Thank you for your comments. I have no wish to extend the life of this thread nor broaden its scope beyond addressing the original point raised by taitbb as challenged by mars.

Fighter Command squadrons held in immediate reserve were mainly based in adjoining Groups as you say. But many of these units had already been rotated in and out of the main battle area in No.11 Group over preceding weeks, until casualties prompted their withdrawal, and this movement inevitably created a cumulative debilitating effect on the fighting efficiency of Fighter Command as a whole. It is not simply a question of the number of pilots available at any point in time, it is also their relative experience & combat readiness. This qualitative factor, difficult to measure with any accuracy, was a source of growing concern amongst RAF Commanders.
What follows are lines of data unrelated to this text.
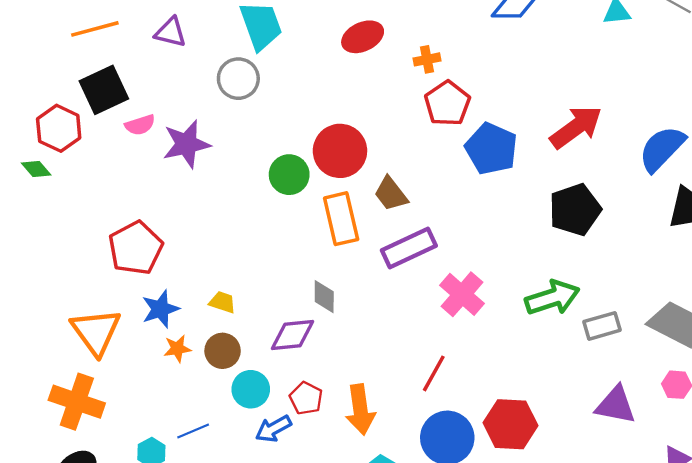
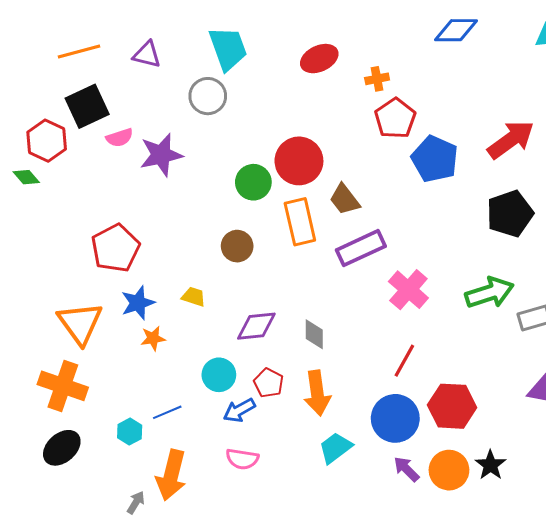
gray diamond: (324, 297) -> (314, 334), moved
brown circle: (223, 351) -> (237, 246), moved
red line: (434, 373) -> (404, 361), moved

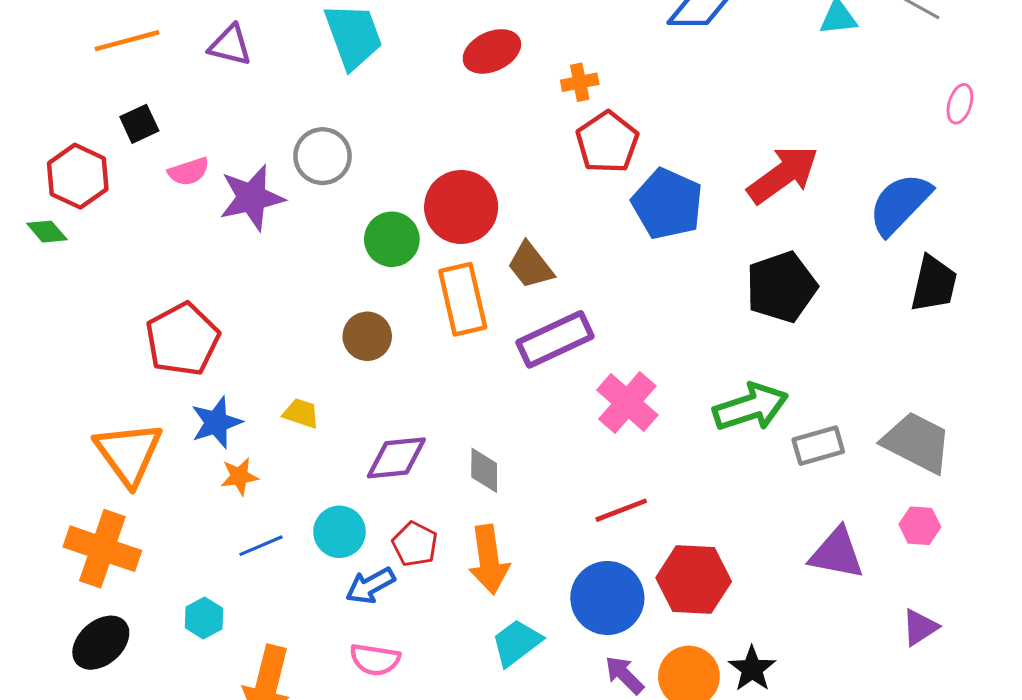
gray circle: (208, 96) -> (323, 156), moved
black square: (87, 106) -> (139, 124), size x0.6
red line: (404, 361) -> (621, 510), turned 40
blue line: (167, 412) -> (261, 546), moved

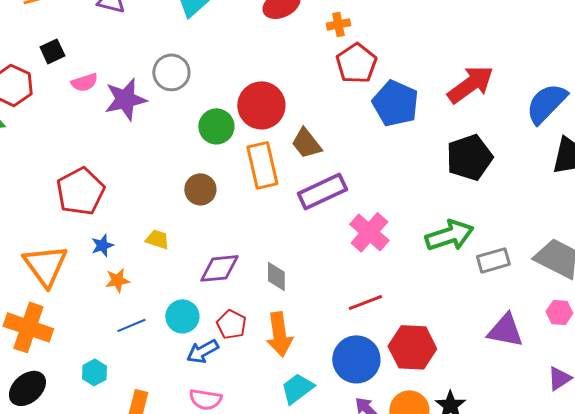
blue star: (216, 422) -> (102, 245), size x0.7

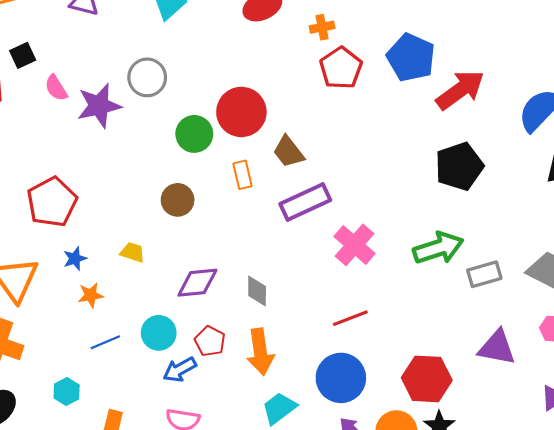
pink semicircle: (84, 82) -> (56, 88), turned 76
blue pentagon: (395, 103) -> (411, 58), moved
orange rectangle: (262, 165) -> (242, 175), size x0.6
red hexagon: (412, 347) -> (427, 379), moved

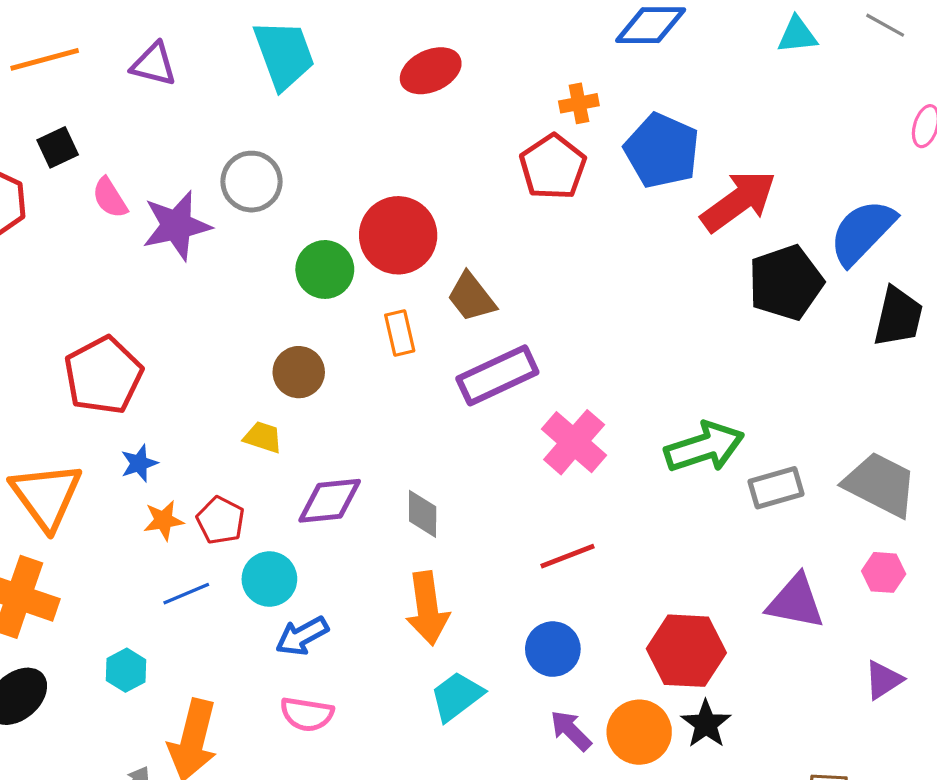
orange cross: (322, 27) -> (579, 103), moved
black pentagon: (459, 166) -> (786, 283), moved
yellow trapezoid: (133, 252) -> (263, 437), moved
red pentagon: (210, 341) -> (221, 520), moved
blue circle: (341, 378) -> (553, 649), size x0.7

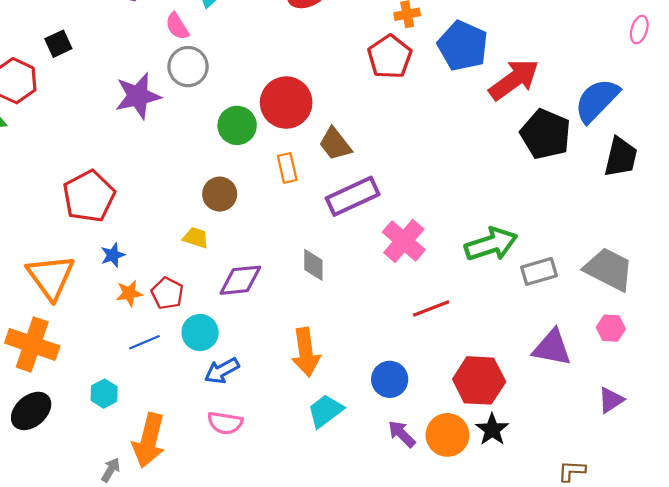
pink semicircle: (110, 198) -> (177, 26), moved
black pentagon: (786, 283) -> (546, 134), turned -30
gray diamond: (423, 514) -> (313, 265), moved
red line: (568, 556) -> (431, 309), moved

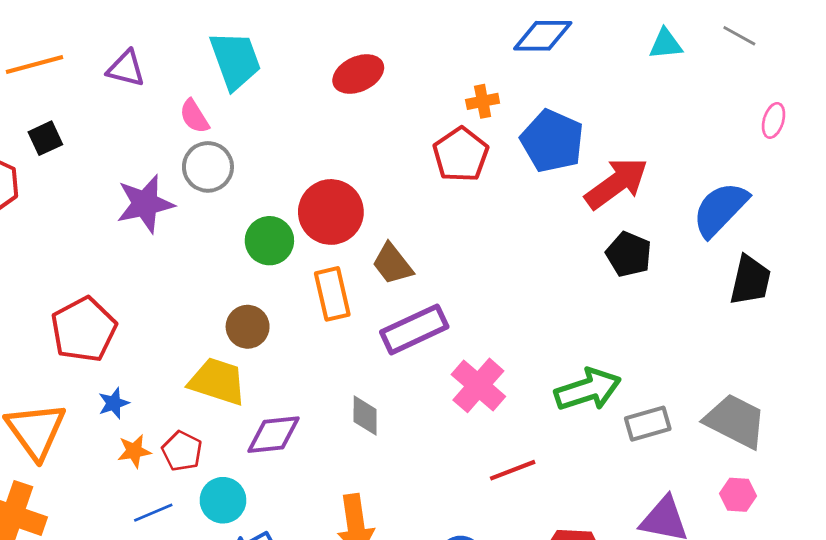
black pentagon: (546, 134) -> (629, 254), moved, size x0.7
orange rectangle: (287, 168) -> (332, 294), size x1.4
yellow trapezoid: (196, 238) -> (218, 381), size x1.8

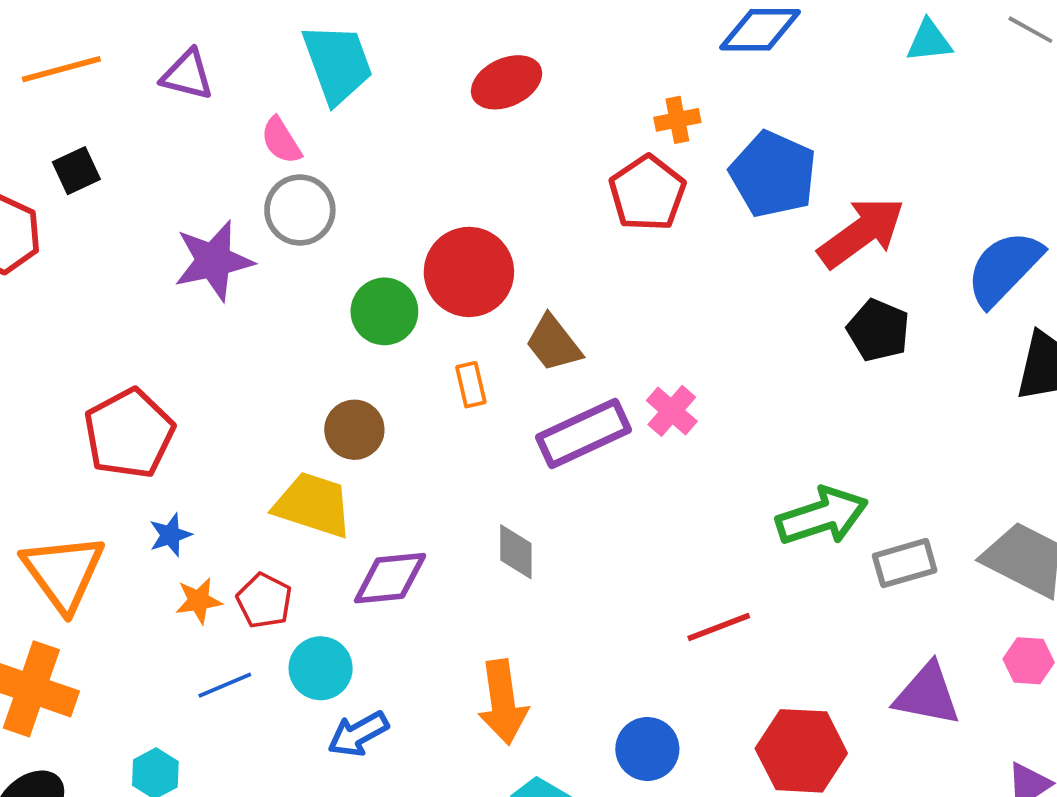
orange rectangle: (332, 294) -> (471, 385), size x0.6
pink cross: (478, 385) -> (672, 411), moved, size x0.7

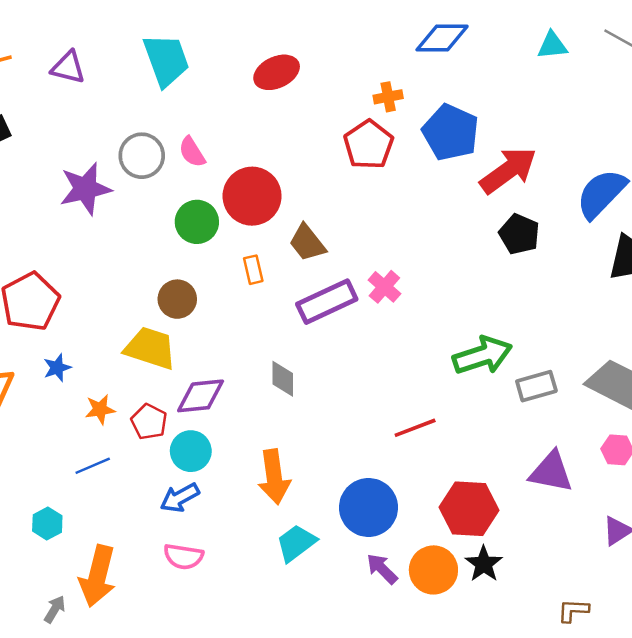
pink semicircle: (281, 141) -> (192, 152), moved
orange star: (199, 601) -> (100, 409), moved
red pentagon: (264, 601) -> (149, 422), moved
cyan circle: (321, 668) -> (191, 451), moved
blue circle: (647, 749) -> (369, 507), size x1.4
So, while they had not yet exhausted their reserve of pilots in terms of numbers, they were only too well aware, just how thin this finite resource was stretched. By the start of the critical two-week phase of the BoB commencing 24 August 1940 at least one in three of all No.11 Group pilots was deemed ‘inexperienced’ and even the balance included many pilots still relatively fresh from OTUs with little or no combat experience. Adoption of the ‘Stabilisation Scheme’ reluctantly effected by DOWDING on 8 September 1940 is ‘best proof of the seriousness which the outlook was viewed at HQ Fighter Command’. Furthermore, the strength of Category A squadrons was to be maintained by intakes from Category C squadrons - officially ‘considered unfit to meet German fighters’. (Cf. Chapters XIII & XV of the official history The Defence of the United Kingdom by Basil Collier: HMSO 1957). This would inevitably result in even further dilution in the quality of the British air defences. Fighter Command was on its knees, the Germans had the advantage, but they failed to exploit it by prematurely switching the main thrust of their attacks away from RAF airfields to London. These are well-documented and long-established facts as mentioned by taitbb in post #6.